▶ Material for the task:
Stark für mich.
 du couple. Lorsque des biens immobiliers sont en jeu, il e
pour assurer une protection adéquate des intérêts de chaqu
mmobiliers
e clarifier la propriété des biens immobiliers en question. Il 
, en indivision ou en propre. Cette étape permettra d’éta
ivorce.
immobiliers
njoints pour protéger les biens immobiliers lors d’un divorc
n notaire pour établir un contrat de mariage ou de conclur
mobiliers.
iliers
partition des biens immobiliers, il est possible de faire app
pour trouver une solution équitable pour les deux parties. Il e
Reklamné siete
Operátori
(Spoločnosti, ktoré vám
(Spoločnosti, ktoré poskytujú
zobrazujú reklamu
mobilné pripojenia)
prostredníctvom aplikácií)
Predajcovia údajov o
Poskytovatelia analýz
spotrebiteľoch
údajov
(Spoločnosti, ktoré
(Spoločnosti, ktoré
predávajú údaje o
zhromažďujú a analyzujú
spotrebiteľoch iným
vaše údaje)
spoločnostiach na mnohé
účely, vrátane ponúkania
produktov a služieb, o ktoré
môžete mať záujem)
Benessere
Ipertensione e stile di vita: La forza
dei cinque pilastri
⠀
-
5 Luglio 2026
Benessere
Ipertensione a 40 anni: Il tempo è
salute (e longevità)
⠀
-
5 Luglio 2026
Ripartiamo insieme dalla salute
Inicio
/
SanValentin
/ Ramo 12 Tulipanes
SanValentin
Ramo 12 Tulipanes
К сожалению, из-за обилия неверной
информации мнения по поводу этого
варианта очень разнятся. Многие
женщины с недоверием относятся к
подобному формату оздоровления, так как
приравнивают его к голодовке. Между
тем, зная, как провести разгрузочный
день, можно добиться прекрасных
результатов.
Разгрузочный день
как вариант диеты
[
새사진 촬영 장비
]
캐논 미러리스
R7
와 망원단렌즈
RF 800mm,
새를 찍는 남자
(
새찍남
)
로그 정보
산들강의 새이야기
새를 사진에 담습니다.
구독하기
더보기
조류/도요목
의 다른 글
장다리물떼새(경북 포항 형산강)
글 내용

* * *

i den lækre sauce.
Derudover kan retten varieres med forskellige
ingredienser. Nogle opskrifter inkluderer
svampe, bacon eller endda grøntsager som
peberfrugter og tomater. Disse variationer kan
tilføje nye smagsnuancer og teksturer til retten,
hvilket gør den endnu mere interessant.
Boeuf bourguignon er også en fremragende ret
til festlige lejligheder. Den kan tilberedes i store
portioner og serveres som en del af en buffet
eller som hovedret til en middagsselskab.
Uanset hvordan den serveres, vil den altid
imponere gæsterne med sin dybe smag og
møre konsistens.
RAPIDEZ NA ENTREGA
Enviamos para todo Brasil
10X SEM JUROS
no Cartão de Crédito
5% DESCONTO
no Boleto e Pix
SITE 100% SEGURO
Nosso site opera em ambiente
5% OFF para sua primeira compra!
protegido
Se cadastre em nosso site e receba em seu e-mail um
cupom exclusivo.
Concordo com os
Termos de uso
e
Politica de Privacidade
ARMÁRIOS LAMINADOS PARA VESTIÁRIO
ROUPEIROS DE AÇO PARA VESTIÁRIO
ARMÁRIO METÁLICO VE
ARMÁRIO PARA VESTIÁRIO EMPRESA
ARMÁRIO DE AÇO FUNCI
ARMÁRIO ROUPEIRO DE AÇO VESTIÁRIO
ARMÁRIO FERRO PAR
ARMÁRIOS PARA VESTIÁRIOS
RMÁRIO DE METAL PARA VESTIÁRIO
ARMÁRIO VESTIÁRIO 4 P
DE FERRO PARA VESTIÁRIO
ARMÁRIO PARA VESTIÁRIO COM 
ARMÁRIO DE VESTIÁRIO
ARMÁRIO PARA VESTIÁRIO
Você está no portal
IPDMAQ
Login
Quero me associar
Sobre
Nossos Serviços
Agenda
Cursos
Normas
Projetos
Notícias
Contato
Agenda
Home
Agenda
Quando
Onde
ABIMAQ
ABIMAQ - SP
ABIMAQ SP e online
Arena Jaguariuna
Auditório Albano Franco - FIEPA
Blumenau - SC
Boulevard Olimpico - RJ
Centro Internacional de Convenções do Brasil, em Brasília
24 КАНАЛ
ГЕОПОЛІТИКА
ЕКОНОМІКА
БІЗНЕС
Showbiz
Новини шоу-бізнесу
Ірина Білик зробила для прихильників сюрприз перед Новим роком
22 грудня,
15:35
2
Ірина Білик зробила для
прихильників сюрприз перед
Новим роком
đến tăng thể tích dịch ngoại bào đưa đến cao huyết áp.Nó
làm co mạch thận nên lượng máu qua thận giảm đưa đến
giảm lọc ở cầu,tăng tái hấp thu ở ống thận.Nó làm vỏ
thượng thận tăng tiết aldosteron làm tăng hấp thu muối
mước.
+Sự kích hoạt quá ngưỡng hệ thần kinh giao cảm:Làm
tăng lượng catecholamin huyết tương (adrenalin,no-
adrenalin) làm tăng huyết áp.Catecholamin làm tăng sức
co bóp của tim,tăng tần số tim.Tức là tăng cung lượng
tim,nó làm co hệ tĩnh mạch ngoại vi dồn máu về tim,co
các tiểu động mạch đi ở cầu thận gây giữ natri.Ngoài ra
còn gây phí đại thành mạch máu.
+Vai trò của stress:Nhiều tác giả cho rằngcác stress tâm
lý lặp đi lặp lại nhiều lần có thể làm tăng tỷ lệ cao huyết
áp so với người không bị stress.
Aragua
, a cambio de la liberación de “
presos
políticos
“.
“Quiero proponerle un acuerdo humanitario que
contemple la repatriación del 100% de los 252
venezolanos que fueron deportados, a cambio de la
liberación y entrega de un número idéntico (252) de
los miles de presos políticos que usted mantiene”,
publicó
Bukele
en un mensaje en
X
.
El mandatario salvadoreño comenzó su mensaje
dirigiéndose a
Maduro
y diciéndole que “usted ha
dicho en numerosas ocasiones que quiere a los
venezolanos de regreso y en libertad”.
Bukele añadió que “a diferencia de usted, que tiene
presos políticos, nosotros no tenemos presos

▶ Task item: Using the listing above, pick out each line that contains the word "giảm", then copy it.

▶ Solved exercise:
làm co mạch thận nên lượng máu qua thận giảm đưa đến
giảm lọc ở cầu,tăng tái hấp thu ở ống thận.Nó làm vỏ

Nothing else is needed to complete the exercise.